## WHAT THIS TASK INVOLVES
Scan the entries for the word "Done", and copy every line where it appears.

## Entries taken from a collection
━━━
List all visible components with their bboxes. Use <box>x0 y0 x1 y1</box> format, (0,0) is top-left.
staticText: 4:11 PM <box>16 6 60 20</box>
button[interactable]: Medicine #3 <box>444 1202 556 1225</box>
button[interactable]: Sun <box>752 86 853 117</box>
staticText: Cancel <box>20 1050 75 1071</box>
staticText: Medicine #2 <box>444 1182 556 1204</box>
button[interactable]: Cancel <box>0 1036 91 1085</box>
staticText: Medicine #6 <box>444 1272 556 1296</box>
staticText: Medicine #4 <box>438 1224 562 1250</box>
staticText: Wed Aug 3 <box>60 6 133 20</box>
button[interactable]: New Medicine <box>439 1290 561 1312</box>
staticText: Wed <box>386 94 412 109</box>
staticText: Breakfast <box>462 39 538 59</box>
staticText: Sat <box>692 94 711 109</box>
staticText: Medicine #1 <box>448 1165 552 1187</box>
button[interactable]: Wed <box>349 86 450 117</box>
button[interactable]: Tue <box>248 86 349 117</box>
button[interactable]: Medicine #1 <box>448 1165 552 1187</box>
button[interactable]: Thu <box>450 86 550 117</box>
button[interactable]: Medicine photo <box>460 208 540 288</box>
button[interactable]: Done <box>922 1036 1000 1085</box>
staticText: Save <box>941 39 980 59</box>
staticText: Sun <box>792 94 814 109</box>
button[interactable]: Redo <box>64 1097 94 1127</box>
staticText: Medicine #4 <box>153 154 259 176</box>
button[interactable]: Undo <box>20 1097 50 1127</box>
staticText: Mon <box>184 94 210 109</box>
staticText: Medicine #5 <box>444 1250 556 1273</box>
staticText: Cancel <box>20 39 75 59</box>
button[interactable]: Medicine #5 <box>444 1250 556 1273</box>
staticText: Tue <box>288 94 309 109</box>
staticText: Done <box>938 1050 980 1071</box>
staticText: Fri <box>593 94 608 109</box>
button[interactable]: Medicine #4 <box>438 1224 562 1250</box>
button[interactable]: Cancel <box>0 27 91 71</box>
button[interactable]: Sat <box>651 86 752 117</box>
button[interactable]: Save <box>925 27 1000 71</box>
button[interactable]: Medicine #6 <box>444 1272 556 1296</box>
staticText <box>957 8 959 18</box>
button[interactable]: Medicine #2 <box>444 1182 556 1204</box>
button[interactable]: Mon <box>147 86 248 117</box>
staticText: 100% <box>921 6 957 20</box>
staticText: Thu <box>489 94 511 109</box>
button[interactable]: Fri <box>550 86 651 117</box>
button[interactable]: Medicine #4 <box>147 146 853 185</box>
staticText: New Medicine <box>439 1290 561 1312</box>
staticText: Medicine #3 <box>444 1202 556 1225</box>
━━━
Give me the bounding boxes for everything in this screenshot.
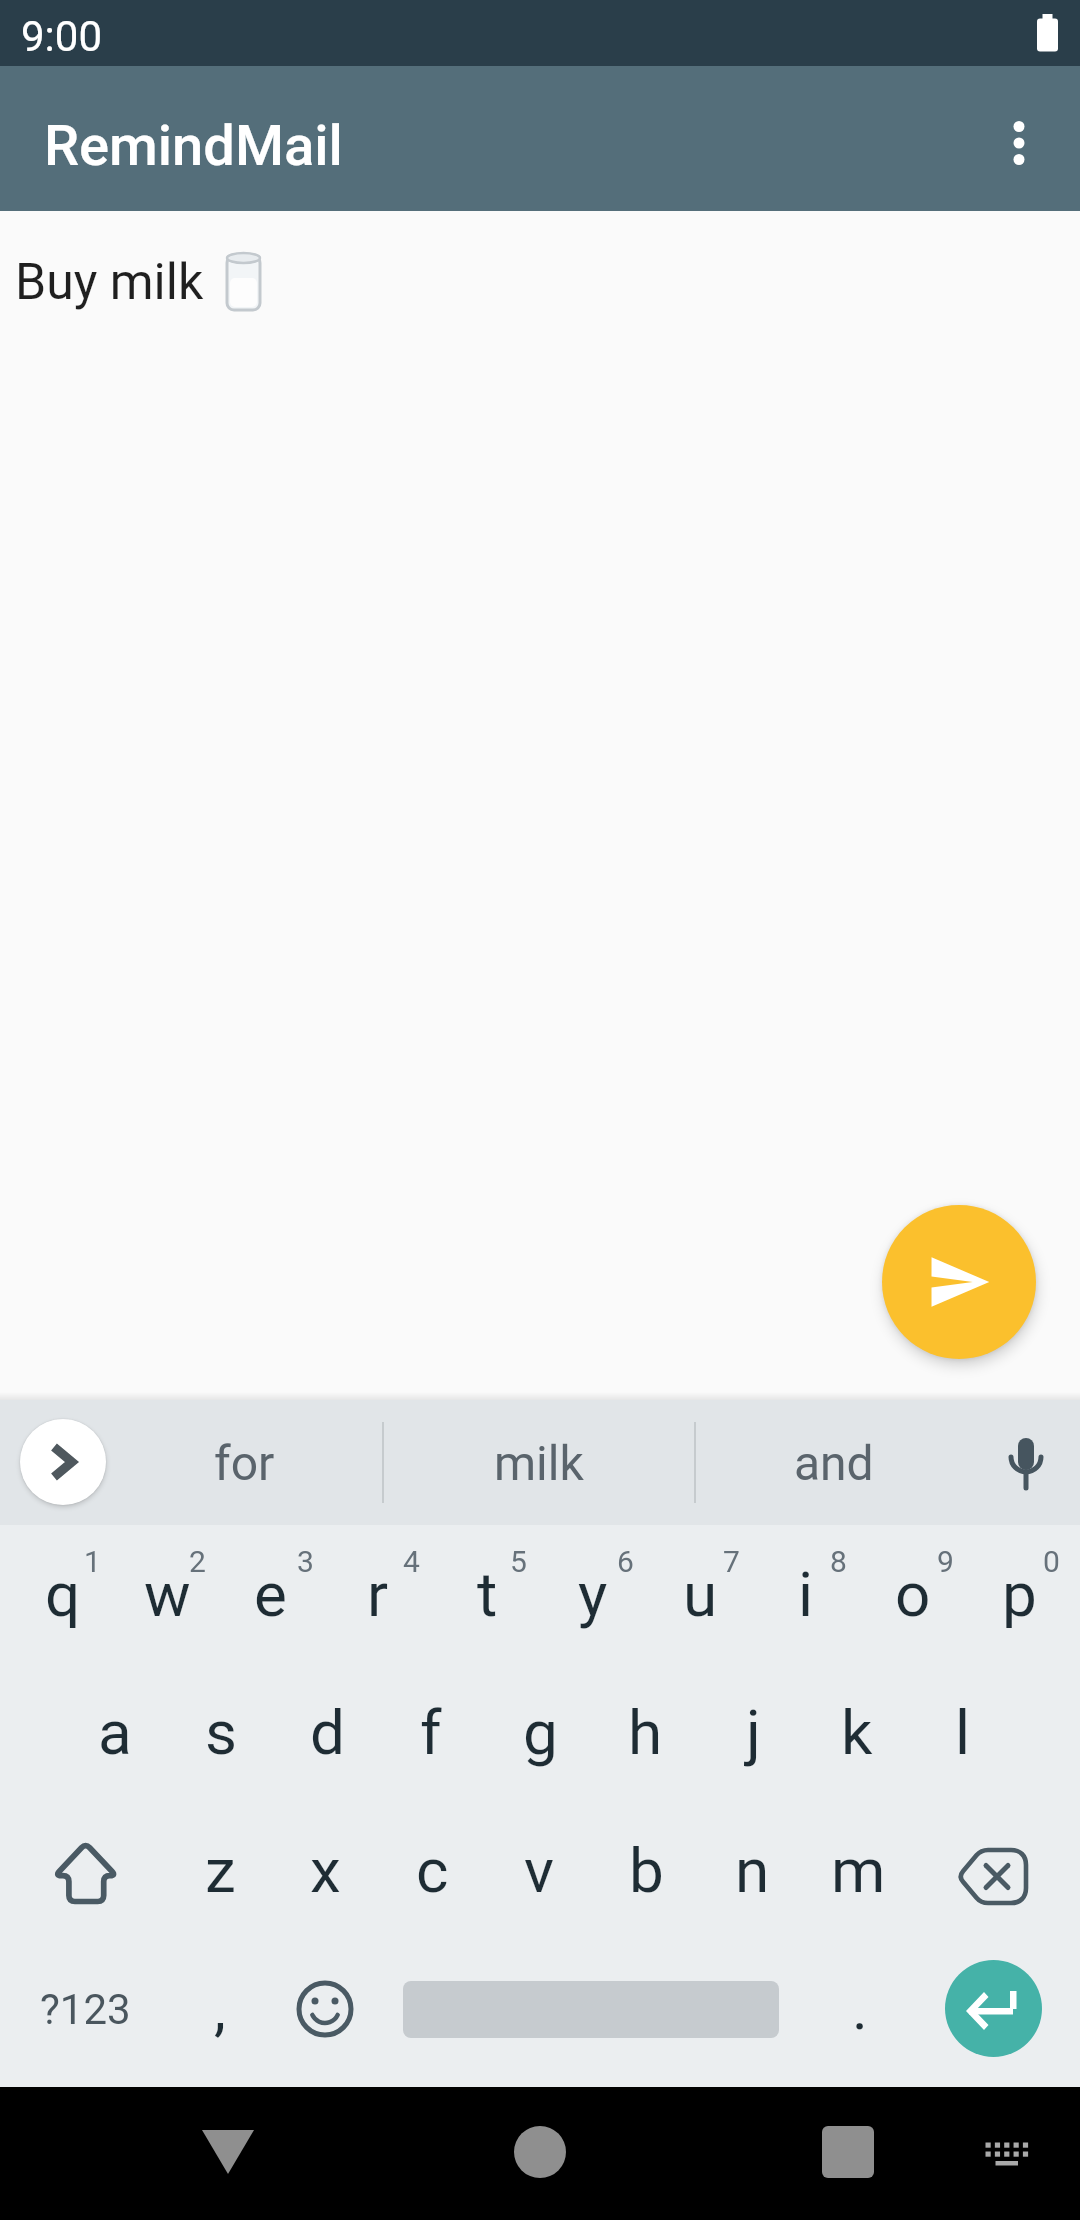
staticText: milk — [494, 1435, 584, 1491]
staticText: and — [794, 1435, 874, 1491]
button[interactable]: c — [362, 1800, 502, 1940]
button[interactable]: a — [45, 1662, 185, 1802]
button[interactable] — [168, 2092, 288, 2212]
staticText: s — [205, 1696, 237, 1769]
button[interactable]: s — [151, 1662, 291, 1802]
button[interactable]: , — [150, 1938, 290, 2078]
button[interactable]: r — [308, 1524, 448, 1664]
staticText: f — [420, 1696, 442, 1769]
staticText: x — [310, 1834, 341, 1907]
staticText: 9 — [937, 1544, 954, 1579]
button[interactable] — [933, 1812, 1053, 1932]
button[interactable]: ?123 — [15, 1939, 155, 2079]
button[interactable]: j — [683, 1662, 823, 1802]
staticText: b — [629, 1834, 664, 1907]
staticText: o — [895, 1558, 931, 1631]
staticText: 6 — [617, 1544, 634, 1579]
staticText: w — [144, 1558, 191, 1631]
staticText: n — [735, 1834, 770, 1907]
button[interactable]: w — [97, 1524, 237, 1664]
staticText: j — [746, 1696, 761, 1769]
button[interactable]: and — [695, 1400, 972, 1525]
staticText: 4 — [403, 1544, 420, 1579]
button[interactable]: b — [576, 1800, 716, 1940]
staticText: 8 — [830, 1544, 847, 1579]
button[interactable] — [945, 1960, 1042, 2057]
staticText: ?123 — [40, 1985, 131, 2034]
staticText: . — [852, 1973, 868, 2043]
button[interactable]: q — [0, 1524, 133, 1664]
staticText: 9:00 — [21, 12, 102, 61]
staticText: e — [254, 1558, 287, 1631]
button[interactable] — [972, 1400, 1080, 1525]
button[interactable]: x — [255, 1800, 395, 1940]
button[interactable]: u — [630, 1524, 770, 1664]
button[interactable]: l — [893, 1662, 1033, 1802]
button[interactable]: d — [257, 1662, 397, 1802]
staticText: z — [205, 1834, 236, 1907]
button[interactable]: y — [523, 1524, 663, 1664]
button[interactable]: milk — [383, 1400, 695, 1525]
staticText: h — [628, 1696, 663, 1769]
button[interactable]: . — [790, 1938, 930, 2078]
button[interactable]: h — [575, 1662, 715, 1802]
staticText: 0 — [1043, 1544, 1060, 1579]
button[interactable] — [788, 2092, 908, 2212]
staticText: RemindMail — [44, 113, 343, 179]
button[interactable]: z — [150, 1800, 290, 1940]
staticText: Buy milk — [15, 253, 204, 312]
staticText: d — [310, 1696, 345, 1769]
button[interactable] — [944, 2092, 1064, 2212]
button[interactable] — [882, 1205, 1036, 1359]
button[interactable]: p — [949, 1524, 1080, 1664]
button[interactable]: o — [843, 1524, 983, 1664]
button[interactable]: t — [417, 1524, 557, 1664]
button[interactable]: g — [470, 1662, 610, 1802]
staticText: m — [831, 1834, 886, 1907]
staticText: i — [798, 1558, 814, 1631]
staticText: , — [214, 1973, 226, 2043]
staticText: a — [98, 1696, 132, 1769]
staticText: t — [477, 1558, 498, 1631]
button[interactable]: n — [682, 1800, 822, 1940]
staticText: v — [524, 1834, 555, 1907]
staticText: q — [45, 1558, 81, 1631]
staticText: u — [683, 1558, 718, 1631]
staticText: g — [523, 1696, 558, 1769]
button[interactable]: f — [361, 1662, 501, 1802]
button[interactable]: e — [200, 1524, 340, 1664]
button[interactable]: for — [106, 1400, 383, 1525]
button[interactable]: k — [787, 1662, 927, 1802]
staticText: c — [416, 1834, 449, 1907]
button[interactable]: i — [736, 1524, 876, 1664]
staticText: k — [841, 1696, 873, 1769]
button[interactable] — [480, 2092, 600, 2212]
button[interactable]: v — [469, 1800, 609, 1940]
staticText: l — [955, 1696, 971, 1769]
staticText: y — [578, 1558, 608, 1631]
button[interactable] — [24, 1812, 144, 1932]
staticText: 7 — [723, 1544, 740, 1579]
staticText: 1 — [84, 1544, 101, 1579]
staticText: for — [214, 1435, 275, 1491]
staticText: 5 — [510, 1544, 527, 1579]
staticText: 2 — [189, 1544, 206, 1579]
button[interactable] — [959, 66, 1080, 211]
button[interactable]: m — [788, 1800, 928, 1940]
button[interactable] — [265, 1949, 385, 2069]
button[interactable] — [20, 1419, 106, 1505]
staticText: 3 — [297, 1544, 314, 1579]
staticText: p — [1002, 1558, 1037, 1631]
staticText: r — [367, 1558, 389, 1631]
━━━
## REPLY
button[interactable]: Done <box>922 1036 1000 1085</box>
staticText: Done <box>938 1050 980 1071</box>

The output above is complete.